**Work task:** Repeat all entries below exactly as shown.
= = = =
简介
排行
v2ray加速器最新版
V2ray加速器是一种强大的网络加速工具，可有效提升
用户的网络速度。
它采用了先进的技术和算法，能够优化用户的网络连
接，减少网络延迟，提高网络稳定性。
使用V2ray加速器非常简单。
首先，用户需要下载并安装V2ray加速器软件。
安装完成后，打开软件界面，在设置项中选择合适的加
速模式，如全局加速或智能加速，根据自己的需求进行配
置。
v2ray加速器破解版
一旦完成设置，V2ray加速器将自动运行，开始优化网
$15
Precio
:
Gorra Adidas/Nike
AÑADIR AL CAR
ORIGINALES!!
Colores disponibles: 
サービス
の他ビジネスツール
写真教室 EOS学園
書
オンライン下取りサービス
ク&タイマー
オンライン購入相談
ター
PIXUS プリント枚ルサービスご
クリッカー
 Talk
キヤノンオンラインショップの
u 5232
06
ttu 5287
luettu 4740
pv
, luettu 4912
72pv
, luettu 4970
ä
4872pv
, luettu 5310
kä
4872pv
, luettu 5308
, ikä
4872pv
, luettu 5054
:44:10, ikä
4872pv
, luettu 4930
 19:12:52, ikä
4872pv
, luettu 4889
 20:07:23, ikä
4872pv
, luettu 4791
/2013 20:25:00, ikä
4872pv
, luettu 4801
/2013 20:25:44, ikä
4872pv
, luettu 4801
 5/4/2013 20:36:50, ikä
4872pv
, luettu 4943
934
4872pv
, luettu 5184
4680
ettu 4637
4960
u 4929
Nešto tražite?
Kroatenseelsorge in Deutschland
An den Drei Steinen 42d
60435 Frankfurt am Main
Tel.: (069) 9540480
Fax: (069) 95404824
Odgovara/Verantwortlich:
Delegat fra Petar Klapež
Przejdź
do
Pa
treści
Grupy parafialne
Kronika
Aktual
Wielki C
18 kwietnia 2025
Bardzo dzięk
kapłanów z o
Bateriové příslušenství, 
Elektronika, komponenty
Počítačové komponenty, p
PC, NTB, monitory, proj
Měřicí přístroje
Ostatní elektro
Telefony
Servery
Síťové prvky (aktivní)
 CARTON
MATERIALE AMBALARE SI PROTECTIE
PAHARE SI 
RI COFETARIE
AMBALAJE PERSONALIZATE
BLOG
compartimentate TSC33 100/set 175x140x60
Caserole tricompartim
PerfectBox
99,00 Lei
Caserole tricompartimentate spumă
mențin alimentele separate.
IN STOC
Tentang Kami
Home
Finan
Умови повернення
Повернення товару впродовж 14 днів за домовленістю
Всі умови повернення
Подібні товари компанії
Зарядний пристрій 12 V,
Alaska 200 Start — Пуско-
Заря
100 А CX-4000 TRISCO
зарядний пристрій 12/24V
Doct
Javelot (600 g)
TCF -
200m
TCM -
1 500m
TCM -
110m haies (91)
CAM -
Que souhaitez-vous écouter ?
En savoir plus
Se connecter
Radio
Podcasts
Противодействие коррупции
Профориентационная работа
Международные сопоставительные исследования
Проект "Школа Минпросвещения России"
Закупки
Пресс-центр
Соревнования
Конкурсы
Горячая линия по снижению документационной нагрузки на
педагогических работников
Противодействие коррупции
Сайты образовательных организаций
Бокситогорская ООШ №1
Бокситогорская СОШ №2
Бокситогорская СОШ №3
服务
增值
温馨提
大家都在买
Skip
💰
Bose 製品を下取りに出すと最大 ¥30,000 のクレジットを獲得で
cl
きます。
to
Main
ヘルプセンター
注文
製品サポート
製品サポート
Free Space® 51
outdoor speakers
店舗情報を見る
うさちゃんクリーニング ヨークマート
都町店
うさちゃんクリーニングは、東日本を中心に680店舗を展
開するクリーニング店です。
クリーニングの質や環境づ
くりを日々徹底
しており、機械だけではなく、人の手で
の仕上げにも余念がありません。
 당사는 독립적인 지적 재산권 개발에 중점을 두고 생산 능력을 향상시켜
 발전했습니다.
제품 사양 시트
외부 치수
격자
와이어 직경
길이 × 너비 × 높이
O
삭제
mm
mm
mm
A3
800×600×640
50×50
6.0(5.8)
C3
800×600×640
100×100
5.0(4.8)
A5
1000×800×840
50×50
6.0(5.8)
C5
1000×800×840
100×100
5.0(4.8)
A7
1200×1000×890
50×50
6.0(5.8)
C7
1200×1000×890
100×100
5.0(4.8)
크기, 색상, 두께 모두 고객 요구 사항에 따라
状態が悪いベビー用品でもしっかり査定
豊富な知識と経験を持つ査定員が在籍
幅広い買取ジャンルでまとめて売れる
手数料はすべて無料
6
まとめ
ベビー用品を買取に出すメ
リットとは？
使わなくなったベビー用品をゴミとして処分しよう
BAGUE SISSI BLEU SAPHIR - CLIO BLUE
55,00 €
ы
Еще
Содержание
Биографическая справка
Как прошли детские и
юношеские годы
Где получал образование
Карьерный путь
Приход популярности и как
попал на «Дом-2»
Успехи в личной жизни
= = = =
**Output of the exercise:**
简介
排行
v2ray加速器最新版
V2ray加速器是一种强大的网络加速工具，可有效提升
用户的网络速度。
它采用了先进的技术和算法，能够优化用户的网络连
接，减少网络延迟，提高网络稳定性。
使用V2ray加速器非常简单。
首先，用户需要下载并安装V2ray加速器软件。
安装完成后，打开软件界面，在设置项中选择合适的加
速模式，如全局加速或智能加速，根据自己的需求进行配
置。
v2ray加速器破解版
一旦完成设置，V2ray加速器将自动运行，开始优化网
$15
Precio
:
Gorra Adidas/Nike
AÑADIR AL CAR
ORIGINALES!!
Colores disponibles: 
サービス
の他ビジネスツール
写真教室 EOS学園
書
オンライン下取りサービス
ク&タイマー
オンライン購入相談
ター
PIXUS プリント枚ルサービスご
クリッカー
 Talk
キヤノンオンラインショップの
u 5232
06
ttu 5287
luettu 4740
pv
, luettu 4912
72pv
, luettu 4970
ä
4872pv
, luettu 5310
kä
4872pv
, luettu 5308
, ikä
4872pv
, luettu 5054
:44:10, ikä
4872pv
, luettu 4930
 19:12:52, ikä
4872pv
, luettu 4889
 20:07:23, ikä
4872pv
, luettu 4791
/2013 20:25:00, ikä
4872pv
, luettu 4801
/2013 20:25:44, ikä
4872pv
, luettu 4801
 5/4/2013 20:36:50, ikä
4872pv
, luettu 4943
934
4872pv
, luettu 5184
4680
ettu 4637
4960
u 4929
Nešto tražite?
Kroatenseelsorge in Deutschland
An den Drei Steinen 42d
60435 Frankfurt am Main
Tel.: (069) 9540480
Fax: (069) 95404824
Odgovara/Verantwortlich:
Delegat fra Petar Klapež
Przejdź
do
Pa
treści
Grupy parafialne
Kronika
Aktual
Wielki C
18 kwietnia 2025
Bardzo dzięk
kapłanów z o
Bateriové příslušenství, 
Elektronika, komponenty
Počítačové komponenty, p
PC, NTB, monitory, proj
Měřicí přístroje
Ostatní elektro
Telefony
Servery
Síťové prvky (aktivní)
 CARTON
MATERIALE AMBALARE SI PROTECTIE
PAHARE SI 
RI COFETARIE
AMBALAJE PERSONALIZATE
BLOG
compartimentate TSC33 100/set 175x140x60
Caserole tricompartim
PerfectBox
99,00 Lei
Caserole tricompartimentate spumă
mențin alimentele separate.
IN STOC
Tentang Kami
Home
Finan
Умови повернення
Повернення товару впродовж 14 днів за домовленістю
Всі умови повернення
Подібні товари компанії
Зарядний пристрій 12 V,
Alaska 200 Start — Пуско-
Заря
100 А CX-4000 TRISCO
зарядний пристрій 12/24V
Doct
Javelot (600 g)
TCF -
200m
TCM -
1 500m
TCM -
110m haies (91)
CAM -
Que souhaitez-vous écouter ?
En savoir plus
Se connecter
Radio
Podcasts
Противодействие коррупции
Профориентационная работа
Международные сопоставительные исследования
Проект "Школа Минпросвещения России"
Закупки
Пресс-центр
Соревнования
Конкурсы
Горячая линия по снижению документационной нагрузки на
педагогических работников
Противодействие коррупции
Сайты образовательных организаций
Бокситогорская ООШ №1
Бокситогорская СОШ №2
Бокситогорская СОШ №3
服务
增值
温馨提
大家都在买
Skip
💰
Bose 製品を下取りに出すと最大 ¥30,000 のクレジットを獲得で
cl
きます。
to
Main
ヘルプセンター
注文
製品サポート
製品サポート
Free Space® 51
outdoor speakers
店舗情報を見る
うさちゃんクリーニング ヨークマート
都町店
うさちゃんクリーニングは、東日本を中心に680店舗を展
開するクリーニング店です。
クリーニングの質や環境づ
くりを日々徹底
しており、機械だけではなく、人の手で
の仕上げにも余念がありません。
 당사는 독립적인 지적 재산권 개발에 중점을 두고 생산 능력을 향상시켜
 발전했습니다.
제품 사양 시트
외부 치수
격자
와이어 직경
길이 × 너비 × 높이
O
삭제
mm
mm
mm
A3
800×600×640
50×50
6.0(5.8)
C3
800×600×640
100×100
5.0(4.8)
A5
1000×800×840
50×50
6.0(5.8)
C5
1000×800×840
100×100
5.0(4.8)
A7
1200×1000×890
50×50
6.0(5.8)
C7
1200×1000×890
100×100
5.0(4.8)
크기, 색상, 두께 모두 고객 요구 사항에 따라
状態が悪いベビー用品でもしっかり査定
豊富な知識と経験を持つ査定員が在籍
幅広い買取ジャンルでまとめて売れる
手数料はすべて無料
6
まとめ
ベビー用品を買取に出すメ
リットとは？
使わなくなったベビー用品をゴミとして処分しよう
BAGUE SISSI BLEU SAPHIR - CLIO BLUE
55,00 €
ы
Еще
Содержание
Биографическая справка
Как прошли детские и
юношеские годы
Где получал образование
Карьерный путь
Приход популярности и как
попал на «Дом-2»
Успехи в личной жизни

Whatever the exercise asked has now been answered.